Building a nuclear reactor people want

Y Combinator is publishing a lot of great articles through their outlet, The Macro. From an interview last week of Jacob DeWitte, founder and CEO at Oklo:

So how did Oklo, formerly known as UPower, start?

Jacob : At MIT, I’d met my co-founder Caroline Cochran, who was also in nuclear engineering and had a background as a mechanical engineer. We started really digging into how would we do something advanced in nuclear with a startup. But we didn’t want to be technology pushers. We wanted to follow what people wanted, what people needed.
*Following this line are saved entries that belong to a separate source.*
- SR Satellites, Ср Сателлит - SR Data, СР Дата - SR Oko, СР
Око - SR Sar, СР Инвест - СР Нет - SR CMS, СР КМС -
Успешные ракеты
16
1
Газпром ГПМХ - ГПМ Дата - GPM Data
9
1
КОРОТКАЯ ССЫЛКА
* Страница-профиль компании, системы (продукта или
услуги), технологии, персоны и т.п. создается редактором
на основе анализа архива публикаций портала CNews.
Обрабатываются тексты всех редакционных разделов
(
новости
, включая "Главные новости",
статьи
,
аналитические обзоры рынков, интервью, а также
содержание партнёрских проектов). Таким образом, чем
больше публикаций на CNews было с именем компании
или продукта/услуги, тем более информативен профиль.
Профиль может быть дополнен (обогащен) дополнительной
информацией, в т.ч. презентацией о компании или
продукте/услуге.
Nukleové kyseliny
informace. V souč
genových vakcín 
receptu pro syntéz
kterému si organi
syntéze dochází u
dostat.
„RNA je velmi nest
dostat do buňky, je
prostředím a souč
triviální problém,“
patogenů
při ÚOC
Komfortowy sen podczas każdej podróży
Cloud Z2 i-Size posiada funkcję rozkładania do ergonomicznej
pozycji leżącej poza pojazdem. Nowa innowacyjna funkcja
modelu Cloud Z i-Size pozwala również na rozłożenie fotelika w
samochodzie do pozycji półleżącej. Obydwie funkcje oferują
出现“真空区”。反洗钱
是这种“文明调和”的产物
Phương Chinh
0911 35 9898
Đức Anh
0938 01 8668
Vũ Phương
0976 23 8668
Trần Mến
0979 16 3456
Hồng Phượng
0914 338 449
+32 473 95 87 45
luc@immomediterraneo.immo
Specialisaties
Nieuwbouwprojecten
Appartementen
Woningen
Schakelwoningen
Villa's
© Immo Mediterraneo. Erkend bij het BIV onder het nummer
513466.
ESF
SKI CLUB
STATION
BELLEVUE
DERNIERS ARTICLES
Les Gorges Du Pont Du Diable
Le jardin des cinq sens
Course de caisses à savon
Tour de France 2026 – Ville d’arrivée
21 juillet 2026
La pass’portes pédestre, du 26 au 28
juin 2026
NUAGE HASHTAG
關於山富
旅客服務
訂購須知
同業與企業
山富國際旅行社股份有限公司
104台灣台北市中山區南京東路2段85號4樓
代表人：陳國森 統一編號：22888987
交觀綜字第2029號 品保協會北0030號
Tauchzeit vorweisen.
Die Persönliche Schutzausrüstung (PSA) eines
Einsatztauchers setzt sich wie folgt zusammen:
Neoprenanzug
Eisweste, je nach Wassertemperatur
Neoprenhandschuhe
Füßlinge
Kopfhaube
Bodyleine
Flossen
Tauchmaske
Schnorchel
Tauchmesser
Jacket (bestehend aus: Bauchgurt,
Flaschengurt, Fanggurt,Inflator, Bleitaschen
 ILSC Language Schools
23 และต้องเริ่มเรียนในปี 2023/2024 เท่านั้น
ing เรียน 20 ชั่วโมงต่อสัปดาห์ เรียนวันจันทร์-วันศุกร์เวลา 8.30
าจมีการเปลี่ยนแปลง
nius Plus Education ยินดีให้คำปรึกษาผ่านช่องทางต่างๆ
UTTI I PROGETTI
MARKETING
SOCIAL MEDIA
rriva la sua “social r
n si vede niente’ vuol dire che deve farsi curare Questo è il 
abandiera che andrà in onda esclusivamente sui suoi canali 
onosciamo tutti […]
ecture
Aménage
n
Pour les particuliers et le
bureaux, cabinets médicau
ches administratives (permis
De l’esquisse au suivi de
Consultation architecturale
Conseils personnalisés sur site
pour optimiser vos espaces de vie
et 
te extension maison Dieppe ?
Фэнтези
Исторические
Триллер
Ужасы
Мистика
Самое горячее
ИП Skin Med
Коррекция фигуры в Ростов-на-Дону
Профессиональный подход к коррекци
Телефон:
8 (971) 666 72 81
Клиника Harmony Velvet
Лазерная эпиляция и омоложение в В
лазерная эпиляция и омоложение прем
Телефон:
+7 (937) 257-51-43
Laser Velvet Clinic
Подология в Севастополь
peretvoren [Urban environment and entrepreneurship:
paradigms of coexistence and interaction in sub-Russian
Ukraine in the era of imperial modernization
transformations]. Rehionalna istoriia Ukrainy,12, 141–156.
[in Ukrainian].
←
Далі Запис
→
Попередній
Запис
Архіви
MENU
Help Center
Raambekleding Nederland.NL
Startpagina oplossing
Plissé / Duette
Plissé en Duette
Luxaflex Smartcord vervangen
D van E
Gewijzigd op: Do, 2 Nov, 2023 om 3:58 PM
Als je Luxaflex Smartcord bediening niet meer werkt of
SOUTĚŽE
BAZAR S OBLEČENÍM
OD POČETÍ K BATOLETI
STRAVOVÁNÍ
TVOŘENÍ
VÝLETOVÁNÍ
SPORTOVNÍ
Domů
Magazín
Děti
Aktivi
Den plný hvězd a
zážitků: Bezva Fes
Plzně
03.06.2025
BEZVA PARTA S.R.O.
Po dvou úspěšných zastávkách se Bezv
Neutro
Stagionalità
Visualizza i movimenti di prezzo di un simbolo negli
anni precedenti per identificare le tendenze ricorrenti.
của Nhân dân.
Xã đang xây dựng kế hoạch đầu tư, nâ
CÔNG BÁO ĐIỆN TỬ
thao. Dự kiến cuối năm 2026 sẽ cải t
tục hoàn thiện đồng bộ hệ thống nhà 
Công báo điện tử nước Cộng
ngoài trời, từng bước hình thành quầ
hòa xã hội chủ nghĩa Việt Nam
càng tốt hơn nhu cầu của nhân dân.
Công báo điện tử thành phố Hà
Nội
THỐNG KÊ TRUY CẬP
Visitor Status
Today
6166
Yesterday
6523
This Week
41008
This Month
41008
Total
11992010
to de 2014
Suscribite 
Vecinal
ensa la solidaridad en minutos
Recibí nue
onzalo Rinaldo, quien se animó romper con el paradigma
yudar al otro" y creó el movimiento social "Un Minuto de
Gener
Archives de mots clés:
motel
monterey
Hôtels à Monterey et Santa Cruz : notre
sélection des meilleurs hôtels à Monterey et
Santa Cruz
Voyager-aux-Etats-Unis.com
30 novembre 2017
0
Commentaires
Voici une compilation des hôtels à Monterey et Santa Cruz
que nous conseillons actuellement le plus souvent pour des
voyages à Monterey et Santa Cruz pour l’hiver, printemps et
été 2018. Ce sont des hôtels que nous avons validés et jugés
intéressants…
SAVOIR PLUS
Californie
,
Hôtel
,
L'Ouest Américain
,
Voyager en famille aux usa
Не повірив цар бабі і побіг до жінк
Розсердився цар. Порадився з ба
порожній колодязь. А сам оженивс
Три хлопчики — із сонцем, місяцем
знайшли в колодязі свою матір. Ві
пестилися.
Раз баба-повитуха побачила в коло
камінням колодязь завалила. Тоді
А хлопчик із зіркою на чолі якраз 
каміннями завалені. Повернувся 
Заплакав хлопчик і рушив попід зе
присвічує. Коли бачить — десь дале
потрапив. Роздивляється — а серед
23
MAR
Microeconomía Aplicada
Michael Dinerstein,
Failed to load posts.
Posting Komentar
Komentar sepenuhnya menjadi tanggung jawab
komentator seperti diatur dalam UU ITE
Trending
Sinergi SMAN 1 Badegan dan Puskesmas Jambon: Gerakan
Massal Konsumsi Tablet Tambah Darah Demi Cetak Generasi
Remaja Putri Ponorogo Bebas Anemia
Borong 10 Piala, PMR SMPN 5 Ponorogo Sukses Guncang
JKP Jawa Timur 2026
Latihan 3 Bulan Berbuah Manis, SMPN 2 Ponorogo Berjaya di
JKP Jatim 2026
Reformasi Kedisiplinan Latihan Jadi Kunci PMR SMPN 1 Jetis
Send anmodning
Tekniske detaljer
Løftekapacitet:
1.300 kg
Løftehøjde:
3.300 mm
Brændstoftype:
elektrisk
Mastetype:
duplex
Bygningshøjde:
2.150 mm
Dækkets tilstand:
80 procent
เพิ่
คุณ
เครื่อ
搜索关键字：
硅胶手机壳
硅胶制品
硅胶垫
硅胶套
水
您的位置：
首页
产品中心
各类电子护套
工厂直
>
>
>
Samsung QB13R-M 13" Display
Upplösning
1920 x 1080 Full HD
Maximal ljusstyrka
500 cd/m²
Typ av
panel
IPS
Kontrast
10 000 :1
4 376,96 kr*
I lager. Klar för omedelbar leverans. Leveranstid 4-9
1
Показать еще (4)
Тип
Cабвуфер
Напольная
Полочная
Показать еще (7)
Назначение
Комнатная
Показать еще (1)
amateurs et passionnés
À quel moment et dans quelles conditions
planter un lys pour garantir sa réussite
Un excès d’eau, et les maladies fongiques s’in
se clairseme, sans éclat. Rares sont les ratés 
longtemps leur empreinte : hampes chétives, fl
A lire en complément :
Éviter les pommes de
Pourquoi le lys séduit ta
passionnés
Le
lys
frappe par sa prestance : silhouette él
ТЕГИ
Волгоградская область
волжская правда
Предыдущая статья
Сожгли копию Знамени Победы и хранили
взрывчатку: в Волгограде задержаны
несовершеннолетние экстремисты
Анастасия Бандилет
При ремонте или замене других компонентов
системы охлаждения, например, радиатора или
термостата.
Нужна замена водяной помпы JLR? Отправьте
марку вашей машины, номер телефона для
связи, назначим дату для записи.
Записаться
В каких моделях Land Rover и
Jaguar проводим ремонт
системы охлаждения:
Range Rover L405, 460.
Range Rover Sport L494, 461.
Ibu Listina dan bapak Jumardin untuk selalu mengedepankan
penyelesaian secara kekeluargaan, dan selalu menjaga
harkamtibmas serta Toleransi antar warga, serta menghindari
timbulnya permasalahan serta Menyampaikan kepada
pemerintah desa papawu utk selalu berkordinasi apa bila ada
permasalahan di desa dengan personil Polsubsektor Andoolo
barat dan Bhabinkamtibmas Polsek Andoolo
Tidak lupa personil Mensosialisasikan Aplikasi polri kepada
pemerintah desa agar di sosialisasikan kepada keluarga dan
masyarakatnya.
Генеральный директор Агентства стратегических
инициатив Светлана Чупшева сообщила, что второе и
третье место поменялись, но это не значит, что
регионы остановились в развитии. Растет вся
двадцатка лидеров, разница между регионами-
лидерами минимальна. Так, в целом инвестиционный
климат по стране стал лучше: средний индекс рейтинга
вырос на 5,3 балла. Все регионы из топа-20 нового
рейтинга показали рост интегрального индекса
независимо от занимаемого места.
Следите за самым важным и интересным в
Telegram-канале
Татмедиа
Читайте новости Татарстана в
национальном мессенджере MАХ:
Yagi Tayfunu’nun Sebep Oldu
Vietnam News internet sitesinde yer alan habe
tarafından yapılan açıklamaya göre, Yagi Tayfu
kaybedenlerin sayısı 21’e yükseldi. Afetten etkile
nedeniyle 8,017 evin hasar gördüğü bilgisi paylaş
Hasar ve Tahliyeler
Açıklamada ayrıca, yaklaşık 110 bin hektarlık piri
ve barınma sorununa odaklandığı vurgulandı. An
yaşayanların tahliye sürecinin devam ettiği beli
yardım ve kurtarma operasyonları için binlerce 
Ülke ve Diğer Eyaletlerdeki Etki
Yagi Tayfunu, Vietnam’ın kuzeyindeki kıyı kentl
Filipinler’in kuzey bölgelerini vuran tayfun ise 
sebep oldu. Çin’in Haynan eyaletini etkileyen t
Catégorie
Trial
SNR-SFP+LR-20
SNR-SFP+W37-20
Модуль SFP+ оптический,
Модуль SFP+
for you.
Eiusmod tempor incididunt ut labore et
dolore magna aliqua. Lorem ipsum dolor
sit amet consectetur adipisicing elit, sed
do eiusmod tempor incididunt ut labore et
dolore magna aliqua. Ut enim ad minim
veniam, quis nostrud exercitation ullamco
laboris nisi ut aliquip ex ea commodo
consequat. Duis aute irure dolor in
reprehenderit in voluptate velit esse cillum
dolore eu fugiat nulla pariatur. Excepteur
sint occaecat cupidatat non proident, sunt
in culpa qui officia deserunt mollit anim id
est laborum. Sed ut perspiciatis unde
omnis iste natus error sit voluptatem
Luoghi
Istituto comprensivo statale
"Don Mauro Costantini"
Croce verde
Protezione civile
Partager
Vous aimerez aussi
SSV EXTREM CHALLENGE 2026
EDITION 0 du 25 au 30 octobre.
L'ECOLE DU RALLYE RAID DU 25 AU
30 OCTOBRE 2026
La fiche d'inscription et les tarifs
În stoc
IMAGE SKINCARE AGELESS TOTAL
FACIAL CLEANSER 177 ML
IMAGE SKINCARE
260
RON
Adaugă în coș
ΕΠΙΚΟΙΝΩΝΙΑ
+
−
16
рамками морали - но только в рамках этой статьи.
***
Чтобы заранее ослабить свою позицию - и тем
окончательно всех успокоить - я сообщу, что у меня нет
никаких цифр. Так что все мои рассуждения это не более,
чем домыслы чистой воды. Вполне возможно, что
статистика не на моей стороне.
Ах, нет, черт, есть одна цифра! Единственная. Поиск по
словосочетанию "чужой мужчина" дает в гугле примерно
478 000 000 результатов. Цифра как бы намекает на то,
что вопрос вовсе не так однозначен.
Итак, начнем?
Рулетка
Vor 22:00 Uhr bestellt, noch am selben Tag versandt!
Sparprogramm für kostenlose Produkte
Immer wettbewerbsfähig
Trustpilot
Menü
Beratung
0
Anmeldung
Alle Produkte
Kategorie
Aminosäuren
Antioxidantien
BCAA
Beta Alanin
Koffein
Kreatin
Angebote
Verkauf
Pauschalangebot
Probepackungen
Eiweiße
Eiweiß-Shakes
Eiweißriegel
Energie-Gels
We had a series of conversations with friends and contacts who were working in power development for remote communities – for projects like mining and gas. They’d talk about how much a pain in the rear it was to get power to these remote places they were working on. The common thing to use is diesel, but it’s a big problem: There are often no roads to deliver the fuel, it’s quite unwieldy, the weather can be so severe that it will freeze, and so on.

These people would say, “Well, diesel is the most energy-dense fuel we know.” But nuclear is 2 million times as energy dense. We’d ask them, what if there was a small enough reactor that you could bring out on a job site? They all said, “Whoa, who makes that? We would buy that in a second. As many as you could make.”

And that's how you get started building the nuclear reactor of the future!